I had read the author’s trilogy, Cuvier Widows, and loved them so I was happy to pick up another book set in the past. This time the excitement happens west of the Mississippi and involves three strong, feisty and determined sisters who have turned bounty hunter to help save the family farm and earn them a livelihood. Light kitchy western dialogue and world building with scorching hot passion and a terrible hard choice sum up this story.
This is the first book in the series and of course the reader can start here, but I felt like I was stepping into an already established story. I was curious so I checked and indeed, there is a prequel novella that gets things started for the sisters that name their bounty hunting enterprise, Lipsticks and Lead.
The story opens with oldest sister, Meg and her sister, Ruby, getting set to bag their latest bounty, a man wanted for murder dead or alive. They’re doing fine until Sheriff Zach Gillespie shows up and takes their prisoner while also exacting a bit of revenge on Meg for her stunt of dragging him out of the bath, tying him up and leaving him naked in the center of Main Street. Meg lost her temper over Zach’s hurtful comment about a woman who would wear pants and now she is fuming again. Ruby begs her to be cautious, but Meg is now determined to thwart Zach and get her bounty money. Zach’s actions make her wonder if there is more to this than just petty revenge against her especially when he and that prisoner aren’t on their way to the closest jail cell.

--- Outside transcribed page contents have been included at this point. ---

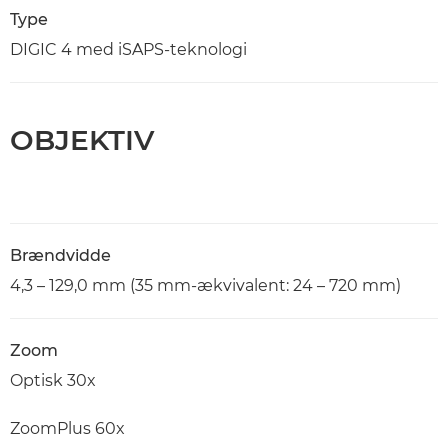
Type
DIGIC 4 med iSAPS-teknologi
OBJEKTIV
Brændvidde
4,3 – 129,0 mm (35 mm-ækvivalent: 24 – 720 mm)
Zoom
Optisk 30x
ZoomPlus 60x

Zach is risking everything including his reputation and job to fulfill a promise. He takes Simon from the McKenzie sisters and heads out to leave Simon in a safe place while he investigates the truth. If Simon is guilty then he will face the law, but Zach is entrusted to prove his innocence. Meanwhile he must play cat and mouse with the wild fury that is Meg. He was all set to marry her and he loves her still, but she can’t stand him after he made that comment about preferring his women in dresses. Her involvement complicates things as does the real possibility that he won’t be able to prove Simon innocent. Zach knows he has a tough decision to make and it will have to be soon.
From the beginning, this one struck me as a story that one couldn’t take too seriously if it was to be enjoyed. This was just zany and fun. Not one that the reader should pick up it they are looking for a serious western romance that gives attention to the details of setting and culture. There is a western cheesiness to it and Meg is over the top wildcat. The antics of her and Zach run like a romantic comedy in a western setting. The three sisters are all vastly different in personality, abilities and outlook, but they are loyal and strong when working together. It was a nice twist to see lady bounty hunters. The serious part of the story was Zach’s moral dilemma over what he will do if the prisoner Simon is innocent or guilty. Will he honor the law or obligation to a family member?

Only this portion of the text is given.